When furniture tips over, it frequently causes injuries, regardless of the age of the person it strikes. However, according to Consumer Reports, when furniture falls on children, the outcome is often fatal.
More than 11,000 children on average received treatment in emergency departments from 2017 to 2019, and between 2000 and 2019, 451 children died.
Tip-over design risks
What will make furniture safer? Many furniture manufacturers already make dressers, shelves and other items that have dimensions that prevent tipping. Some tests include a 60-pound weight applied to the front of the object similar to a climbing toddler. Heavier items with weighted backs and a shallower drawer extension are less likely to tip.

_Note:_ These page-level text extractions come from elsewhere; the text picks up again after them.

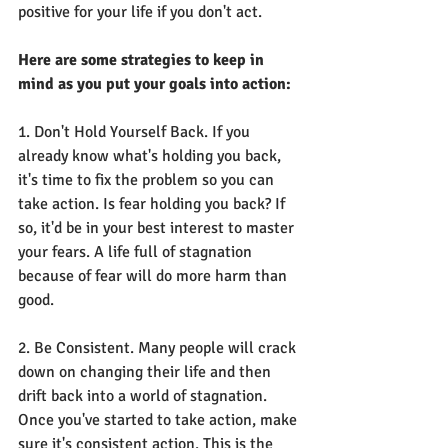
positive for your life if you don't act.
Here are some strategies to keep in 
mind as you put your goals into action:
1. Don't Hold Yourself Back. If you 
already know what's holding you back, 
it's time to fix the problem so you can 
take action. Is fear holding you back? If 
so, it'd be in your best interest to master 
your fears. A life full of stagnation 
because of fear will do more harm than 
good.
2. Be Consistent. Many people will crack 
down on changing their life and then 
drift back into a world of stagnation. 
Once you've started to take action, make 
sure it's consistent action. This is the 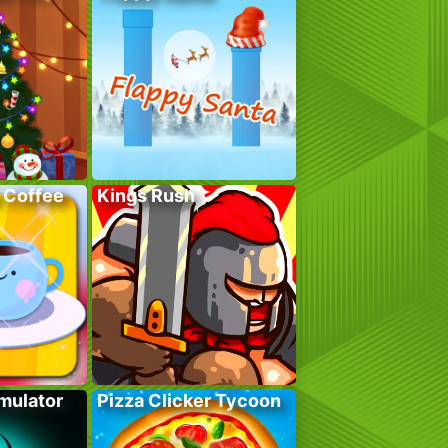
 Coffee
Kings Rush
mulator
Pizza Clicker Tycoon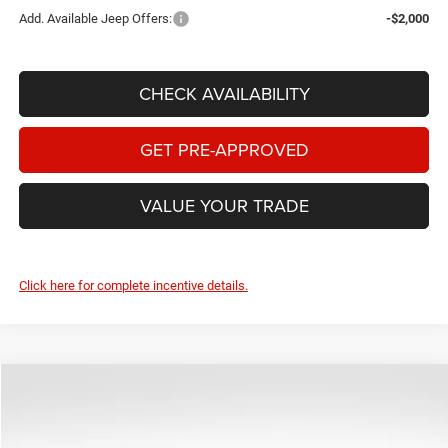
Add. Available Jeep Offers:
-$2,000
CHECK AVAILABILITY
GET PRE-APPROVED
VALUE YOUR TRADE
Click here for complete incentive details.
Compare Vehicle
2026
Jeep Wrangler
Sahara
$42,737
$3,670
BEST PRICE
SAVINGS
Price Drop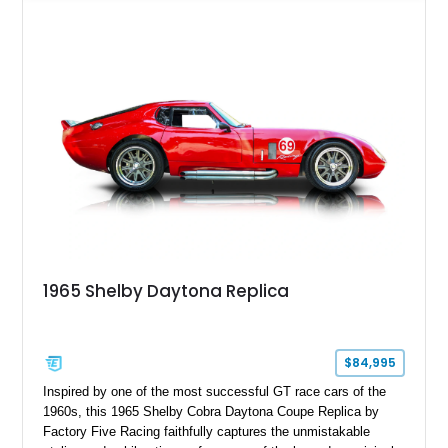
racing stripes, this Cobra replica captures the timeless
styling, thunderous soundtrack, and raw driving experience
that have made the Cobra one of the most celebrated
American sports cars ever built.
1965 Shelby Daytona Replica
$84,995
Inspired by one of the most successful GT race cars of the
1960s, this 1965 Shelby Cobra Daytona Coupe Replica by
Factory Five Racing faithfully captures the unmistakable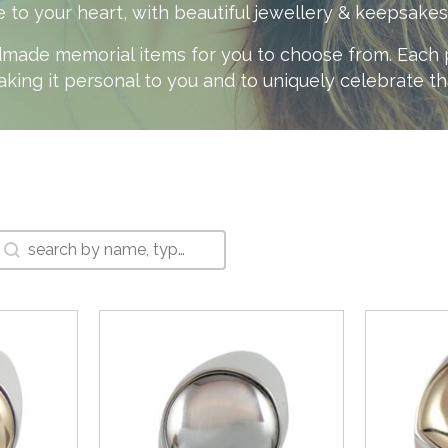
your heart, with beautiful jewellery & keepsakes th
made memorial items for you to choose from. Each pi
aking it personal to you and to uniquely celebrate t
Search Box
Search content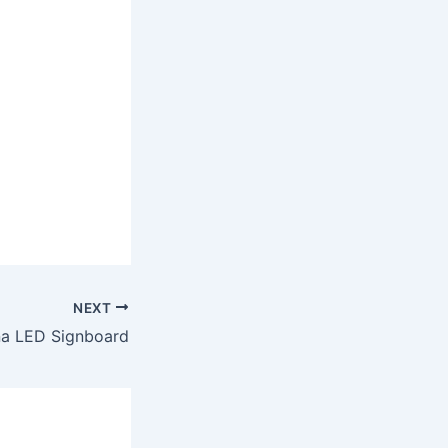
NEXT
a LED Signboard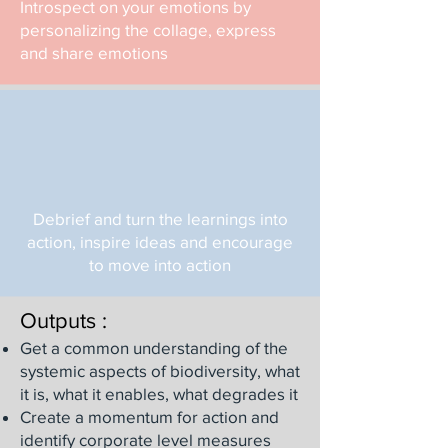
Introspect on your emotions by
personalizing the collage, express
and share emotions
Debrief and turn the learnings into
action, inspire ideas and encourage
to move into action
Outputs :
Get a common understanding of the
systemic aspects of biodiversity, what
it is, what it enables, what degrades it
Create a momentum for action and
identify corporate level measures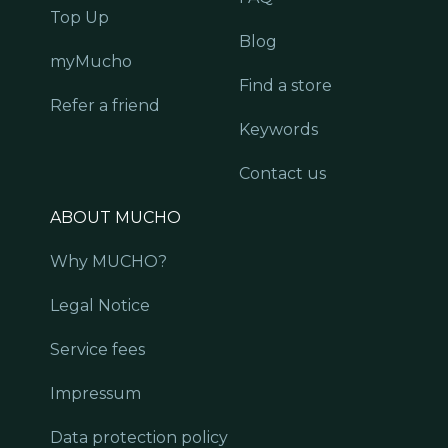
Top Up
Blog
myMucho
Find a store
Refer a friend
Keywords
Contact us
ABOUT MUCHO
Why MUCHO?
Legal Notice
Service fees
Impressum
Data protection policy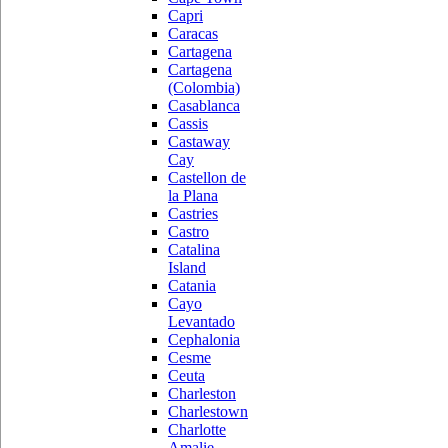
Capri
Caracas
Cartagena
Cartagena
(Colombia)
Casablanca
Cassis
Castaway
Cay
Castellon de
la Plana
Castries
Castro
Catalina
Island
Catania
Cayo
Levantado
Cephalonia
Cesme
Ceuta
Charleston
Charlestown
Charlotte
Amalie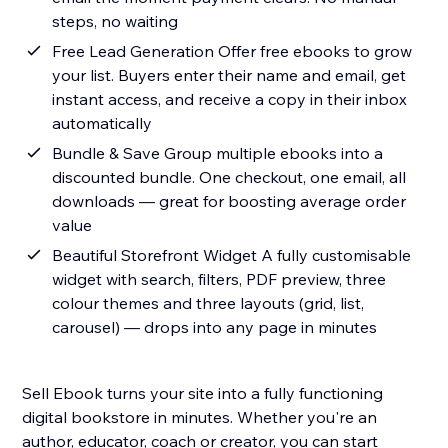
steps, no waiting
Free Lead Generation Offer free ebooks to grow
your list. Buyers enter their name and email, get
instant access, and receive a copy in their inbox
automatically
Bundle & Save Group multiple ebooks into a
discounted bundle. One checkout, one email, all
downloads — great for boosting average order
value
Beautiful Storefront Widget A fully customisable
widget with search, filters, PDF preview, three
colour themes and three layouts (grid, list,
carousel) — drops into any page in minutes
Sell Ebook turns your site into a fully functioning
digital bookstore in minutes. Whether you're an
author, educator, coach or creator, you can start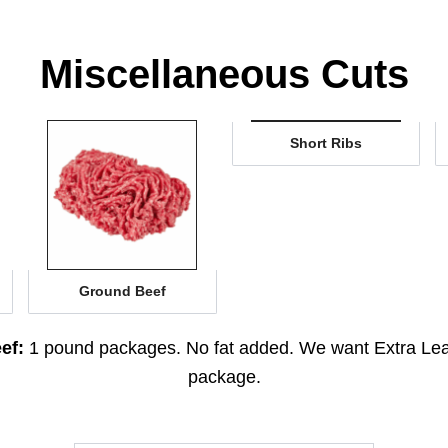
Miscellaneous Cuts
Short Ribs
Ground Beef
ef:
1 pound packages. No fat added. We want Extra Le
package.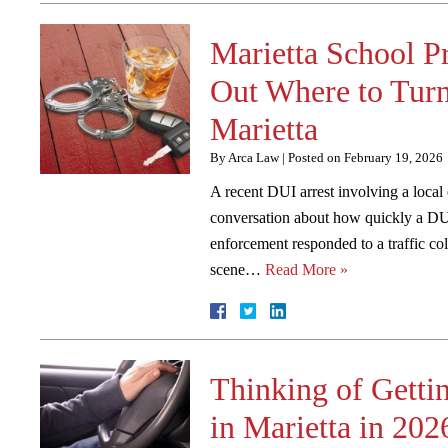
Marietta School P
Out Where to Turn
Marietta
By
Arca Law
|
Posted on
February 19, 2026
A recent DUI arrest involving a local
conversation about how quickly a DUI
enforcement responded to a traffic col
scene…
Read More »
Thinking of Getti
in Marietta in 202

One way that parents can make furniture safer regardless of design is to anchor it to the wall. USA Today reports that, after a series of tip-over accidents and furniture recalls, Ikea recently announced that customers who buy furniture will have to acknowledge the need to anchor it to the wall before they make the purchase.
While this will raise awareness of the risk of tip-over accidents, not every person has the ability to anchor furniture to walls. For example, renters who cannot make holes in the walls, people with a lack of an appropriate wall stud to anchor the dresser to or those who lack experience with the proper tools for the job may not be able to safely anchor a dresser.
In spite of the statistics, the U.S. still does not have mandatory stability standards for furniture. However, Consumer Reports notes that there is a bill before the U.S. Senate that would require the Consumer Product Safety Commission to mandate new and more stringent stability rules.
Until safety standards are mandatory, parents may need to research furniture and appliances carefully to determine whether the design is dangerous.